Surface Modification of Poly(ether urethane) by Chemical Infusion and Graft Polymerization
The surface of a commercially available poly(ether urethane), TecoflexR, has been modified by either chemical infusion or graft polymerization techniques. The chemical infusion technique involves the physical entrapment of polymer additives in the near surface region of the sample, while graft polymerization provides chemical attachment of a polymer to the surface of the sample. The additives investigated for chemical infusion include poly(vinylpyrrolidone) (PVP) and poly(ethylene glycol) (PEG) along with iodine and silver nitrate as antibacterial agents. Graft polymerization covalently bonds polymers to the surface of the poly(ether urethane).
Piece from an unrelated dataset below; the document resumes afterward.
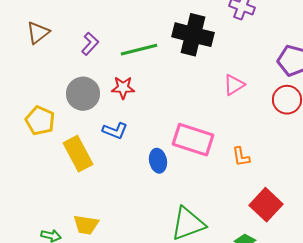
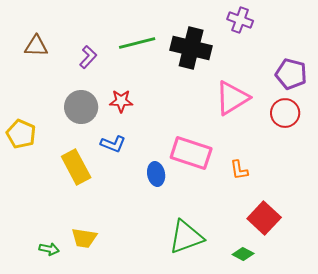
brown triangle: (38, 33) -> (36, 46), turned 40
green line: (139, 50) -> (137, 43), moved
pink triangle: (234, 85) -> (232, 98), size x1.6
yellow pentagon: (40, 121) -> (21, 134), moved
The polymerization is initiated by photolysis of Re2(CO)10 to generate radicals on the poly(ether urethane) surface. The monomers examined for graft polymerization include N-vinyl pyrrolidone (NVP) and 2-hydroxyethylmethacrylate (HEMA), along with sulfonate containing monomers such as sodium vinylsulfonate, 2-acrylamido-2-methyl-1-propane sulfonic acid (AMPS) and its sodium salt (NaAMPS). The surface energies of these surface modified poly(ether urethane) samples were examined by contact angle measurements in water using the Wilhelmy balance technique. An increase in surface energy was observed following surface modification by both techniques, resulting in more hydrophilic surfaces than the untreated samples.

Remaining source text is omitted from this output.